With a matchup against UFC legend Jon Jones potentially on the cards this summer, the question remains: how do you beat a man who carries such incredible firepower in his hands?
Even though we saw a much improved Ngannou in the rematch last Saturday, the blueprint for defeating ‘The Predator’ was originally drawn up by Stipe Miocic in 2018. Let’s have a look at three of Francis Ngannou’s weaknesses.
1. Ground game
Ngannou is at his most comfortable standing toe-to-toe with his opponents. The former boxer has no problem turning a fight into a slugfest, knowing that a single counterpunch connection is usually enough to get the job done.
When you consider that his MMA training started as recently as 2013, it is sensational how much this man has achieved so far.
However, he is not without flaws. The first title fight against Stipe Miocic was a textbook example of skill nullifying power, a true MMA masterclass. Miocic survived some wild onslaughts to eventually score several single-leg takedowns. Without his power, Ngannou had no answers on the ground and looked out of his depth.
It is true that he showed good takedown defence in the recent rematch, but the likes of Jon ‘Bones’ Jones will know that Ngannou does not want to fight with his back on the canvas.
An outstanding world-class athlete, the Cameroon native is 263 pounds of pure muscle.
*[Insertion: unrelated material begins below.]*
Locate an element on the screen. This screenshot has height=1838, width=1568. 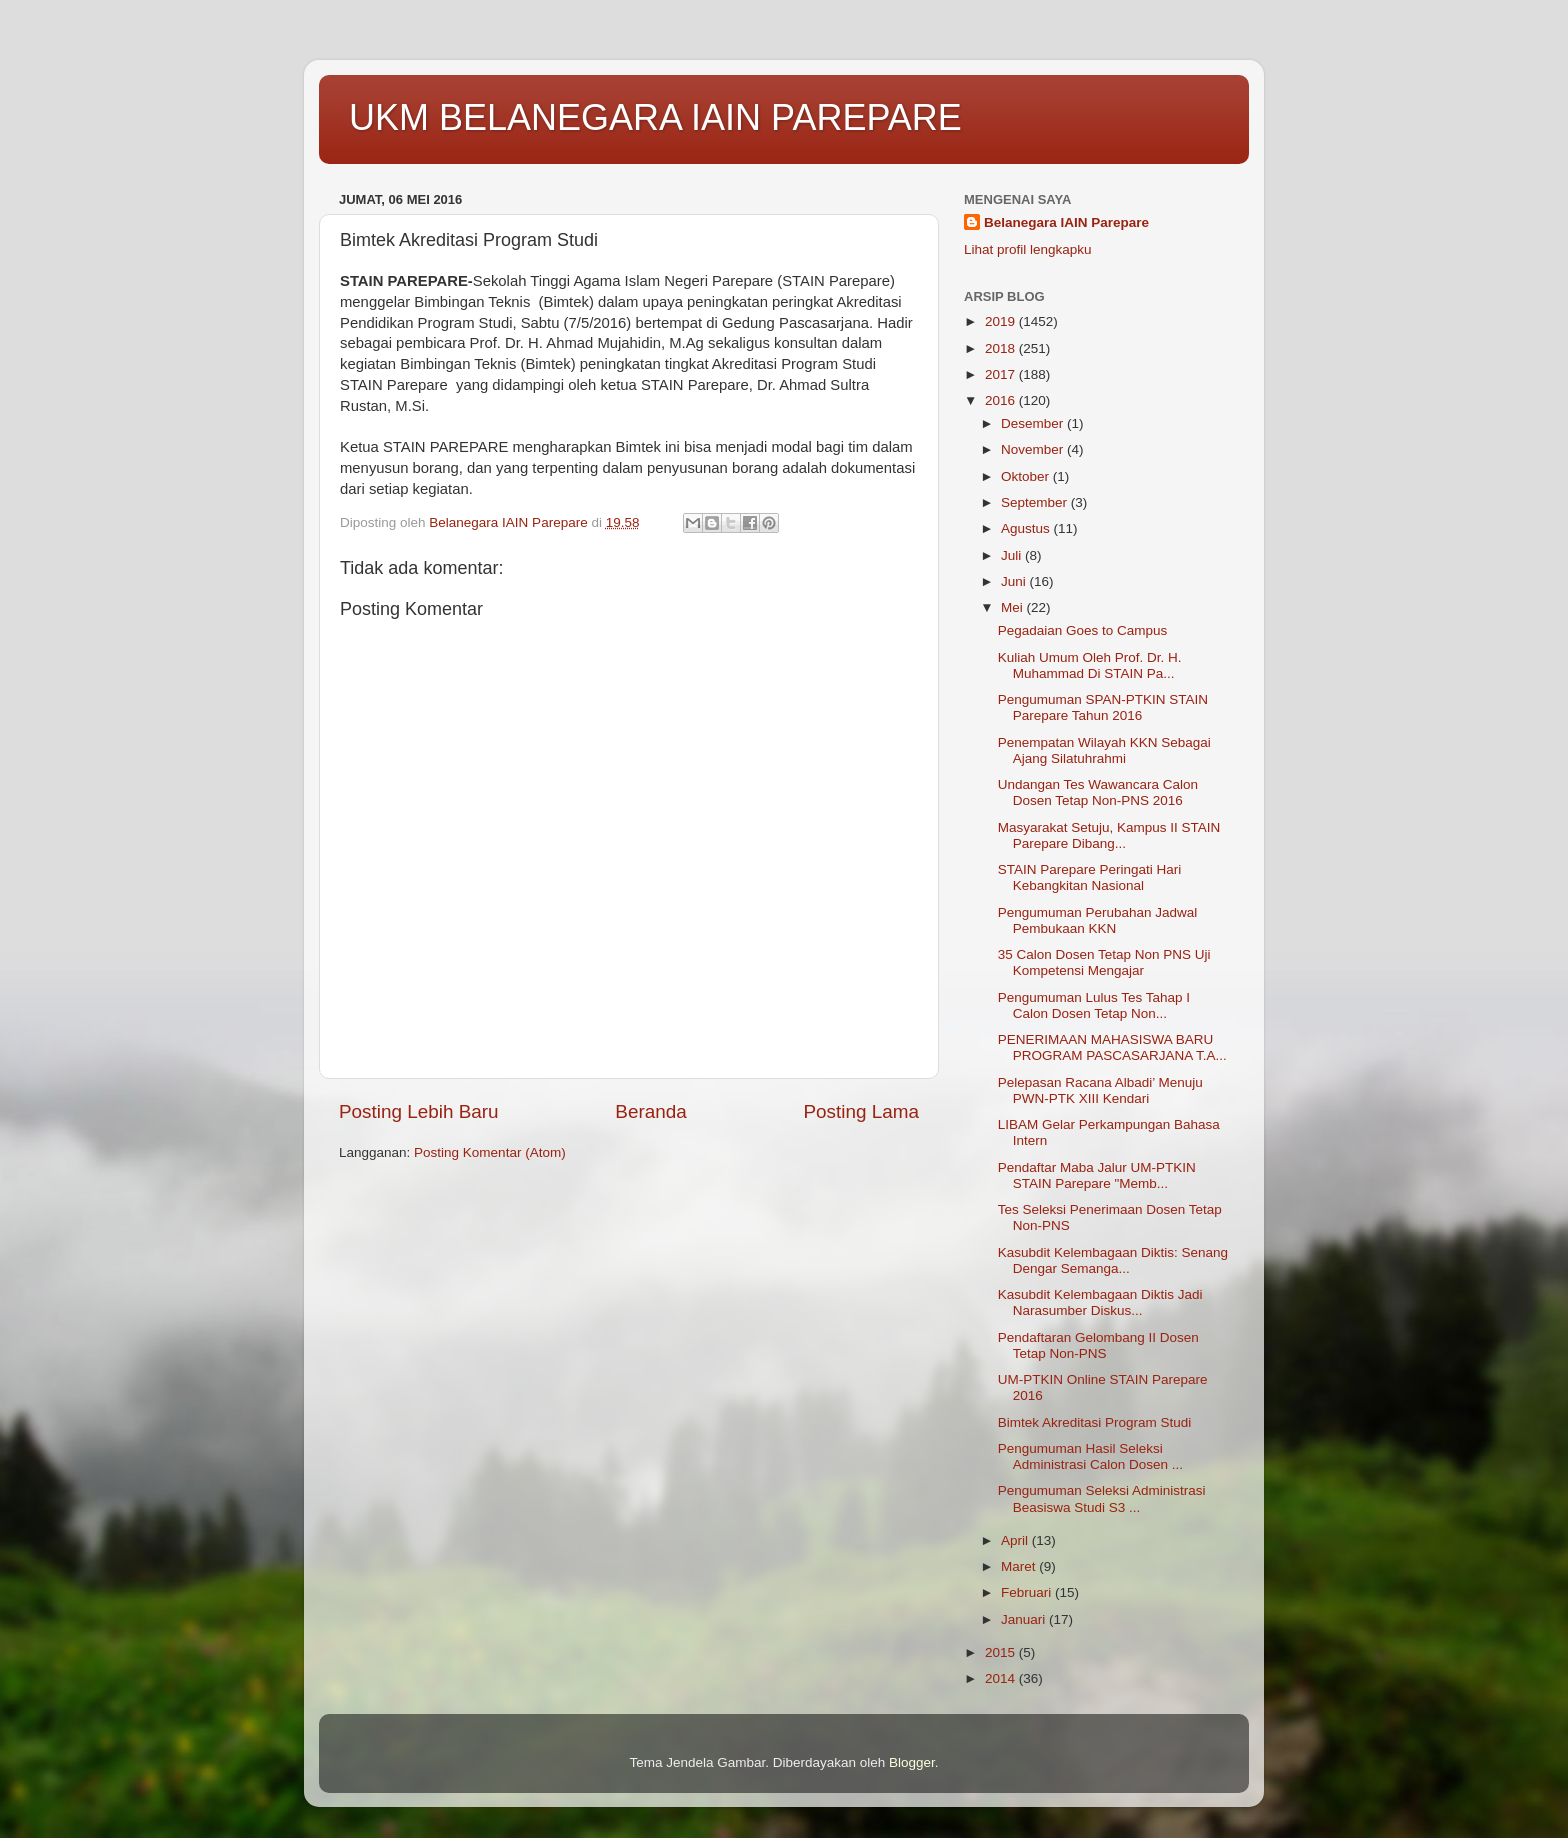
Pengumuman Perubahan Jadwal Pembukaan KKN is located at coordinates (1098, 920).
His raw power will always be his greatest friend, but it can also be his enemy.
Carrying that much weight in muscle can be taxing on the body, particularly if you’ve been fighting for ten minutes or more. Lactic acid builds up, breathing becomes labored and the tank meter on the Ford Escort leans dangerously close to ‘E’.
Ngannou’s power will only decrease as the fight goes on - every single fight he has ever won has been within two rounds. It is no coincidence that his losses have been in fights that lasted both three rounds (Derrek Lewis) and five rounds (Stipe Miocic).
Surviving the first ten minutes against Francis Ngannou is a daunting task for any fighter, but make it to the third round and the odds are significantly in your favor.
This is more of an unknown than a given. As mentioned above Francis Ngannou’s fights don’t usually last very long, and because of this he hasn’t actually taken many shots flush on the chin.
Stipe Miocic landed some decent shots early in the first fight, but standing in front of Ngannou wasn’t something that his coaches encouraged, so securing takedowns became a much safer strategy from the third round onwards. Trading early with The Predator is not a good idea.
It is only within these later rounds, when Ngannou’s energy is depleted, that testing his chin becomes a viable option. Too many takedown attempts in a row can be predictable, so the threat of a punch becomes even more important. Someone like Jon Jones could potentially use his speed to get a shot off quickly, dipping back safely out of range from the counter.
A situation like this would show us just how good Ngannou’s chin is - if he can withstand power punches from elite fighters then he is truly special indeed.